For a while now I’ve been writing about the parental status of men where a child results from a one-night-stand. My conclusion has been that these men are not fathers of those children. They are, instead, like sperm donors. (Many, perhaps even most, people are quite comfortable with the idea that a sperm donor is not a father of a child produced with his sperm, even though he has a genetic link with the child. But the law on this does vary state to state.)
I’ve gotten comments, some on line here, some on Feminist Law Prof, where I frequently cross-post, and some privately, that seem to think I’m using a double standard–one rule for men and another for women. I don’t think I am, and I think I’ve said as much, but let me focus here on the parental status of the one-night-stand woman just to be completely clear.
Suppose the woman is pregnant after the one-night-stand. Is she a parent? Not at that point. First off, I don’t accept that there is a child at that point. No child means no parent. She does, however, have the chance to become a parent. If she decides (and remember, I’m indulging in a minor fantasy that she actually has a real choice here) to continue the pregnancy, then when she gives birth she will be a mother.
What makes her a mother at the point a child is born? It is not the genetic link. There is no reason why the genetic link would make her a parent when it would not make a man a parent. To say that would indeed be to employ a double standard.
But between the one-night-stand and the time of birth the man and the woman concerned here are in rather different positions. She is pregnant. He is not. And while we might say that he completed the task of fathering the child during that one-night-stand, her task continues, 24/7, for about forty weeks. At the end of which time, having provided the most intimate of care non-stop, I’d call her a parent. (For the moment I can also throw in that in deciding to continue the pregnancy she has demonstrated that she intends to be a parent, giving her an alternative claim. But I don’t really want to rely on that.)

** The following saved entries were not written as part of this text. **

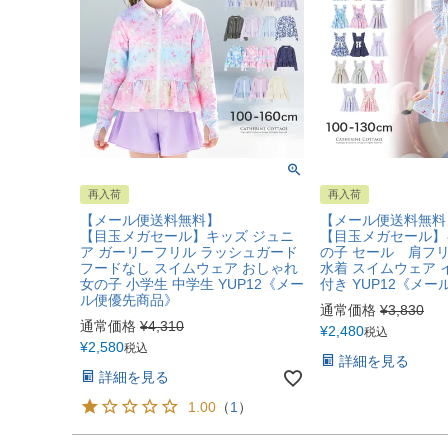
再入荷
再入荷
【メール便送料無料】
【メール便送料無料
【目玉メガセール】キッズ ジュニ
【目玉メガセール】
ア ガーリーフリル ラッシュガード
の子 セール 肩フ
フードなし スイムウェア おしゃれ
水着 スイムウェア
女の子 小学生 中学生 YUP12《メー
付き YUP12《メ
ル便優先商品》
通常価格
¥
3,830
通常価格
¥
4,310
¥
2,480
税込
¥
2,580
税込
詳細を見る
詳細を見る
1.00
（
1
）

Whatever our commitment to gender equality as a theoretical matter, the physical fact of pregnancy and childbirth remains a uniquely female experience. There can be only so much symmetry between the position of the man and the woman during this critical period. When the child is born, nine months or so after my hypothetical one-night-stand, she is a parent and he is not. It isn’t that I am using a double standard. It is that they have played different roles, roles that in this case are linked to their differing physical capacities.
-Julie Shapiro (cross posted to Related Topics)
It seems to me that you’re saying the involuntary physical nurturing that a women’s body provides to a fetus is, by itself, sufficient to make her a mother of the subsequent infant. I think you’re missing something. The role that a mother’s body plays for a developing fetus is, I think, no different than the role played by someone whose body is inhabited by a tapeworm, or a kidney stone. I think you need to incorporate the alternative claim of the mother’s active choice to provide care for the fetus.
Imagine a hypothetical in which a woman is kidnapped, impregnated, and then strapped down on a gurney for the gestational period of the fetus, are you really prepared to call that woman a mother at the moment of birth? The mere physical role of incubator is certainly not necessary to establish that a person is a parent at the moment of birth, and I am not convinced that, by itself, it is sufficient.
I think you propose a useful thought experiment. To me, the woman in the second paragraph (who is involuntarily carrying through with the pregnancy) is indeed a mother at the moment of birth. Which clarifies my thoughts–it isn’t about intent (except to the extent that intending not to be a mother leads a woman to have an abortion in which case there will never be a birth). It’s about function. And though I’ve never been pregnant myself, I think it’s a bit more then “a mere physical role as an incubator.”
You compare men in a one night stand to sperm donors. Try comparing the same for women:
A woman gestated a fetus produced from another woman’s ovum. Is a surrogate mother who agreed to carry the pregnancy for another woman/person/couple a mother in an equivalent way as a woman who underwent IVF with a donated egg with the purpose of raising the resulting child? Perhaps you consider that they are, at least at the moment of birth. If not, you have to acknowledge the role of intent.
To IS:
I’m not happy about the term “surrogate mother.” I’d prefer mother, flat out and unmodified. And, as I think I’ve said somewhere else, the egg donor is in the same position as the sperm donor. So the child born of the donated egg has one parent at birth–the woman who gives birth.
I do realize this negates the possibility of enforceable surrogacy contracts. I promise to talk about that more soon.